Y esa estrella los fue guiando… Primero para converger los tres en el mismo camino y en la misma dirección. Una antigua tradición señala que sus nombres eran Melchor, Gaspar y Baltasar. En segundo lugar, porque a los tres los movía un mismo fin: conocer y adorar al Hijo de Dios Encarnado.

Los teólogos consideran que este hecho extraordinario es la manifestación del Mesías para con todos los pueblos del orbe. Es decir, aunque era el Mesías anhelado por el pueblo hebreo, era también el Salvador de toda la humanidad.

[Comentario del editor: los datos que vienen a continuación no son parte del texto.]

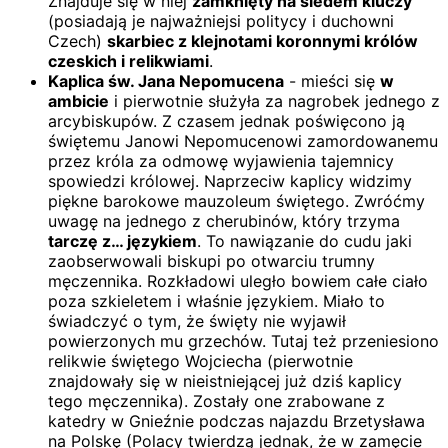
Znajduje się w niej
zamknięty na siedem kluczy
(posiadają je najważniejsi politycy i duchowni
Czech)
skarbiec z klejnotami koronnymi królów
czeskich i relikwiami
.
Kaplica św. Jana Nepomucena
- mieści się
w
ambicie
i pierwotnie służyła za nagrobek jednego z
arcybiskupów. Z czasem jednak poświęcono ją
świętemu Janowi Nepomucenowi zamordowanemu
przez króla za odmowę wyjawienia tajemnicy
spowiedzi królowej. Naprzeciw kaplicy widzimy
piękne barokowe mauzoleum świętego. Zwróćmy
uwagę na jednego z cherubinów, który trzyma
tarczę z… językiem
. To nawiązanie do cudu jaki
zaobserwowali biskupi po otwarciu trumny
męczennika. Rozkładowi uległo bowiem całe ciało
poza szkieletem i właśnie językiem. Miało to
świadczyć o tym, że święty nie wyjawił
powierzonych mu grzechów. Tutaj też przeniesiono
relikwie świętego Wojciecha (pierwotnie
znajdowały się w nieistniejącej już dziś kaplicy
tego męczennika). Zostały one zrabowane z
katedry w Gnieźnie podczas najazdu Brzetysława
na Polskę (Polacy twierdzą jednak, że w zamęcie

Los Santos Evangelios nos hacen ver que nunca perdieron la fe. No obstante que antes de llegar a Jerusalén la estrella momentáneamente había desaparecido y decidieron preguntarle al rey Herodes: “¿Dónde está el nacido rey de los judíos?, pues vimos su estrella en Oriente y venimos a adorarle” (Mateo 2, 2). Los sabios y expertos en las Sagradas Escrituras que asesoraban a Herodes, respondieron que en Belén de Judá era la población que estaba vaticinada por los profetas donde nacería El Salvador.

Otra consideración teológica es la siguiente: no es que el hombre salga en busca de Dios, sino más bien es Dios quien ha salido en busca del ser humano. Se dice que la magnitud de la ofensa se mide proporcionalmente de acuerdo a la dignidad de la persona ofendida. Y, en este caso, después del pecado original de Adán y Eva, Dios era el Ofendido y, por ende, sólo Dios mismo podría repararla en la persona de Jesucristo.

Así que Dios tomó la iniciativa y vino a la tierra como un hombre más, estando en el seno de su madre por nueve meses, viviendo una vida normal, sin llamar la atención; trabajó como artesano al igual que San José. Llegado el momento de su vida pública predicó la Buena Nueva, hizo milagros y curó a los enfermos y moribundos. Posteriormente quiso padecer, sufrir y morir por amor a cada uno de los habitantes de esta tierra y, mediante su Resurrección, nos abrió las puertas del Paraíso.

Lo que movió a Jesucristo a tanto sacrificio fue su deseo de cumplir la Voluntad de su Padre Dios y el infinito amor por los hombres. “Me amó y se entregó hasta la muerte a mí”, comenta asombrado el apóstol San Pablo (Carta a los Gálatas II, 20). Me parece que no nos podemos acostumbrar a esta manifestación del enorme amor de Dios por cada una de sus criaturas, por cada uno de sus hijos en todos los tiempos.